CRISPR-SaCas9 Expression in DM1 Muscle Decreases Nuclear Foci (A) Representative confocal images of a TA muscle section stained with antibodies against laminin (α-LMN, red), FISH [(CAG)7, yellow], and DAPI (blue) (upper panels) from HMZ DMSXL mice. TA muscle section from WT animal shows the FISH background. A higher magnification of myofibers from the upper panels (white box in merged image) is shown in the panels below. Arrows indicate myonuclei with nuclear foci. Scale bars, 50 μm (upper panels) and 25 μm (lower panels). (B) Percentage of myonuclei containing foci in TA muscle fibers from DMSXL mice at 4 weeks after PBS (64.83% ± 9.25%) or rAAV9-SaCas9 + rAAV9-sgRNA_4-23 (49.25% ± 8.42%) intramuscular injection. Data are represented as means ± SD (N = 10 HMZ mice).

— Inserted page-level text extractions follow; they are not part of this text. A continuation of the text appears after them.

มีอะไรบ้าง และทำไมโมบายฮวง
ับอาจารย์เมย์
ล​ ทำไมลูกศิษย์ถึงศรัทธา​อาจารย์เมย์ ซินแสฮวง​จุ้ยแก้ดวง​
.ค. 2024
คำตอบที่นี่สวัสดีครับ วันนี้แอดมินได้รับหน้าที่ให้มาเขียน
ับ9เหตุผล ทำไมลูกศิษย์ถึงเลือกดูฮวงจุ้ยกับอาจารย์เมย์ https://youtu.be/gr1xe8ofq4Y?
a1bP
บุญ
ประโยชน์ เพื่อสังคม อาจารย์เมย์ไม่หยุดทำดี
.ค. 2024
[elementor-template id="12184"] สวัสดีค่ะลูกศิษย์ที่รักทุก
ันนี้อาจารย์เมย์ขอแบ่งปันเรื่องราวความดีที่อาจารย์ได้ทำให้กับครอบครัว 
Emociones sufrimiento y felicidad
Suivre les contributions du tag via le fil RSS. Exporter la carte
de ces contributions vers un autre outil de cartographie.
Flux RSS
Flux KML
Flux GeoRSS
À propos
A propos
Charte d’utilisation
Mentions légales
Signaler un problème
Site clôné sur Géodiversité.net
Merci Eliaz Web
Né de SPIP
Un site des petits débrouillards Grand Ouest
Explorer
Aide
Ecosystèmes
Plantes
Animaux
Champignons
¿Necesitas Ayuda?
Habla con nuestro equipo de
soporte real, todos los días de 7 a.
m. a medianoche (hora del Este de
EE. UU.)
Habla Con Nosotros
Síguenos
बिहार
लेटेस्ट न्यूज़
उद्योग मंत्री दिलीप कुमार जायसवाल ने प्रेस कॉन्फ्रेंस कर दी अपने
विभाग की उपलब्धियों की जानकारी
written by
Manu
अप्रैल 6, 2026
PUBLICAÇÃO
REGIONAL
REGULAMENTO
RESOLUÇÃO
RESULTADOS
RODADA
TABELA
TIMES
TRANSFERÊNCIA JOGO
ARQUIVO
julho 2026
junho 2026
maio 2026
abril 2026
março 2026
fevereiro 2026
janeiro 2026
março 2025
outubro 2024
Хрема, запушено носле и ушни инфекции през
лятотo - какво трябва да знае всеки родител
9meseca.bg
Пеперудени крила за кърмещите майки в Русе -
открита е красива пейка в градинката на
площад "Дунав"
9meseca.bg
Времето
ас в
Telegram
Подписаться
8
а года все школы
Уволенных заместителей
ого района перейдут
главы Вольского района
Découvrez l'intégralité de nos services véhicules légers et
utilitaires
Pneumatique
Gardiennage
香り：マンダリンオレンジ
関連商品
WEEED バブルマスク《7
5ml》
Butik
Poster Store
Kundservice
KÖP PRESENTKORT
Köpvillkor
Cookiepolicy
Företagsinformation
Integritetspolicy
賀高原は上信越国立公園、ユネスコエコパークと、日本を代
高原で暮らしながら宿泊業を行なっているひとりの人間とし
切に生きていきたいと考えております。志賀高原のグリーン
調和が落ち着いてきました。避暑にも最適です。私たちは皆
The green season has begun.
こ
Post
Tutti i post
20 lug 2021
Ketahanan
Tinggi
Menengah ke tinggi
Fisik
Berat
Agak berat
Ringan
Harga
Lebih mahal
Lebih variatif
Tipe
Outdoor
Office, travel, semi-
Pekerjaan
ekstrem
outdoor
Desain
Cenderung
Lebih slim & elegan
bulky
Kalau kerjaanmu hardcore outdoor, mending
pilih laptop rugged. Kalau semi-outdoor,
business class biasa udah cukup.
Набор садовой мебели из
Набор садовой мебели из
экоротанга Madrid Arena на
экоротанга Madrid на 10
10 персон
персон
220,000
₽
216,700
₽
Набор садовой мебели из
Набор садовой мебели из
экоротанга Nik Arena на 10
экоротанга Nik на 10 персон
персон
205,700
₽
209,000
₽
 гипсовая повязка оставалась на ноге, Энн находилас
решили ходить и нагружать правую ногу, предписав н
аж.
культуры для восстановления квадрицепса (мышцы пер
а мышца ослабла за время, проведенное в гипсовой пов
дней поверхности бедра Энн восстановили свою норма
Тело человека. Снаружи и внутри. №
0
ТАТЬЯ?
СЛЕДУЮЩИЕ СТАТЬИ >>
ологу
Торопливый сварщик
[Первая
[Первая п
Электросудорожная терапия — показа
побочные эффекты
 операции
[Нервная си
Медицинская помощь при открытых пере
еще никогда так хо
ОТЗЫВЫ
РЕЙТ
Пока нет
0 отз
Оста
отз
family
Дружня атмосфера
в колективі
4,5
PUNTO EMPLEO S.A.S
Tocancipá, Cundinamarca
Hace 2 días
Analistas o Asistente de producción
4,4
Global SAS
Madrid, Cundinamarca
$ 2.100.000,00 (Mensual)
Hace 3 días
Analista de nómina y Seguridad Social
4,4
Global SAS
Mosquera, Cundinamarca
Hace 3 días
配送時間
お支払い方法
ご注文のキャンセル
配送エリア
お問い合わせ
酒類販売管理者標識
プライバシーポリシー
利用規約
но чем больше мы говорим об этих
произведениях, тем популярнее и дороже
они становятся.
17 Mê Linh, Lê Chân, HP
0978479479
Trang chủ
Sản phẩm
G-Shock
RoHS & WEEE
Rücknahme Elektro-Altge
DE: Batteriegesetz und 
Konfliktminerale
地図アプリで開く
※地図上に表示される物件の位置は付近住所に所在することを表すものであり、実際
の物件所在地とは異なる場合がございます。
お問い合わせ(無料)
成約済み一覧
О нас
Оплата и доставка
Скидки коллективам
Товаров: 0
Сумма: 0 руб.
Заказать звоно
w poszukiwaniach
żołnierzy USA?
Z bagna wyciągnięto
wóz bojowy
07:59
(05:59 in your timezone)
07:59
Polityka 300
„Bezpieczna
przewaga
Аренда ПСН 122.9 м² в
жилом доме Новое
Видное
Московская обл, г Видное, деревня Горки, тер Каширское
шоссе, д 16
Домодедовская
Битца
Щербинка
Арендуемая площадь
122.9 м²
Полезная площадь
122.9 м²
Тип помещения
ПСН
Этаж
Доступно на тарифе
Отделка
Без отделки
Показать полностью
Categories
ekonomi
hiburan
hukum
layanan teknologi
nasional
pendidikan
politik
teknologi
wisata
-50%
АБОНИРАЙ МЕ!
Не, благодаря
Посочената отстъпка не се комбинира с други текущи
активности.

Statistical analysis with two-tailed Student’s t test. ***p < 0.001. (C) Total number of myonuclei per fiber in the TA of wild-type (WT) and HMZ mice at 4 weeks after the injection of either PBS or rAAV9-SaCas9 + rAAV9-sgRNA_4-23 vectors. Data are represented as means ± SD (N = 3 for WT mice; N = 10 for HMZ mice). Statistical analysis with two-tailed Student’s t test. ns, not significant. Error bars represent SD.